PDK4 is one of four isoenzymes of PDK. PDK4 is predominantly expressed in the heart and skeletal muscle (Matkovich et al. 2010) and it is not known whether the other PDK isoenzymes could compensate for PDK4 dysfunction in these tissues. It is noteworthy that the PDK isoenzymes do not all have similar activities or responses to the intermediaries of glucose oxidation (Bowker-Kinley et al. 1998). Although it is tempting to speculate that a dysfunctional PDK4 that is unable to negatively regulate PDH could be compensated for by one of the other PDK isoenzymes, it is possible that the differences in activity and response to metabolites would prevent effective compensation (Bowker-Kinley et al. 1998).

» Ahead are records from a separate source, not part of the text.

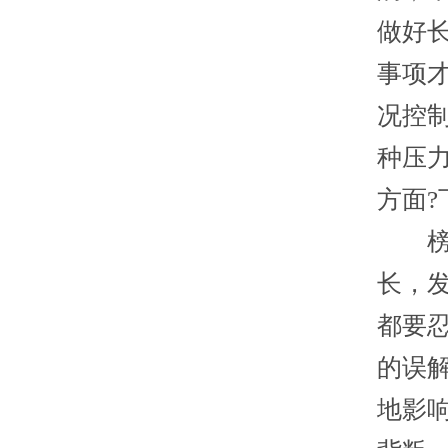
做好
事项
况控
种压
方面
榜首
长，
都要
的误
地影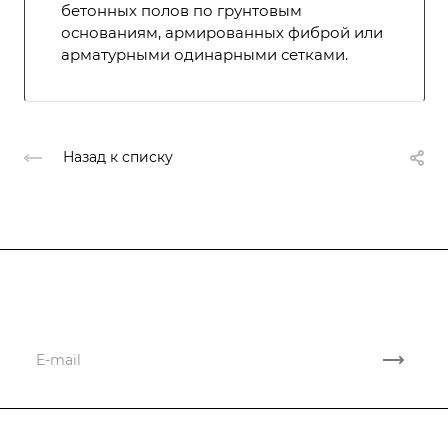
бетонных полов по грунтовым
основаниям, армированных фиброй или
арматурными одинарными сетками.
Назад к списку
Подписывайтесь
на новости и акции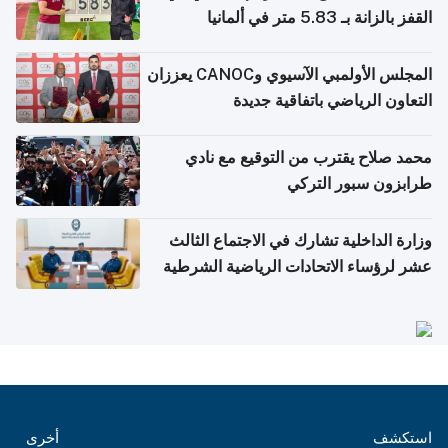
القفز بالزانة بـ 5.83 متر في ألمانيا
المجلس الأولمبي الآسيوي وCANOC يعززان
التعاون الرياضي باتفاقية جديدة
محمد صلاح يقترب من التوقيع مع نادي
طرابزون سبور التركي
وزارة الداخلية تشارك في الاجتماع الثالث
عشر لرؤساء الاتحادات الرياضية الشرطية
بدول مجلس التعاون
استكشف
أخرى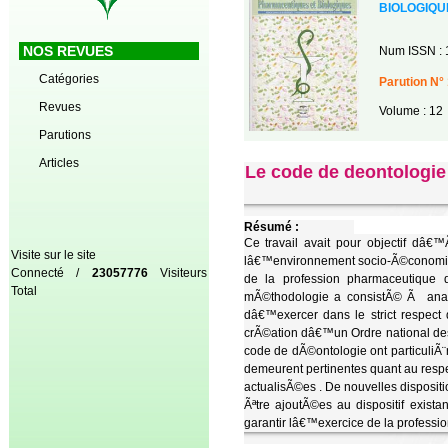
BIOLOGIQU
NOS REVUES
Num ISSN : 
Catégories
Parution N° 
Revues
Volume : 12
Parutions
Articles
Le code de deontologie
Résumé :
Ce travail avait pour objectif dâ€
Visite sur le site
lâ€™environnement socio-Ã©conomiqu
Connecté /
23057776
Visiteurs
de la profession pharmaceutique q
Total
mÃ©thodologie a consistÃ© Ã analys
dâ€™exercer dans le strict respect
crÃ©ation dâ€™un Ordre national des
code de dÃ©ontologie ont particuliÃ¨
demeurent pertinentes quant au resp
actualisÃ©es . De nouvelles disposit
Ãªtre ajoutÃ©es au dispositif exis
garantir lâ€™exercice de la professio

Although this mutation had a strong association with disease, some of the affected dogs (18 % of the population) did not have the mutation. This finding is consistent with the genetic heterogeneity observed with dilated cardiomyopathy in human beings (Hershberger et al. 2010). At this time, more than 30 genes have been associated with the development of familial dilated cardiomyopathy in human beings (Hershberger et al. 2010). Additionally, it has been estimated that the genetic etiology of familial DCM has only been identified in about 30–35 % of the human cases, therefore, other genetic causes have yet to be identified (Hershberger et al. 2010). The gene reported here, PDK4, has not yet been reported as a causative gene for dilated cardiomyopathy in human beings. It might be assumed that a pure breed domestic animal with a familial mutation would have less genetic heterogeneity than the diverse population of human beings. However, other examples of cardiomyopathy in domestic animals have refuted this assumption, including familial hypertrophic cardiomyopathy in the Maine Coon cat, where there are at least two separate mutations (Mary et al. 2010).

The penetrance of this deletion mutation in the population studied was approximately 68 %. Familial dilated cardiomyopathy has an incomplete age-dependent penetrance with variable expression in human beings (Burkett and Hershberger 2005). Particular mutations may have a wide variability in effect and severity, even within the same family. The incomplete penetrance and variability of expression in human beings and dogs suggests a possible role for either environmental factors, genetic modifiers or both in influencing the natural history of the disease.

In conclusion, we report the identification of a splice site deletion in the PDK4 gene that is associated with the development of familial dilated cardiomyopathy in the Doberman pinscher dog.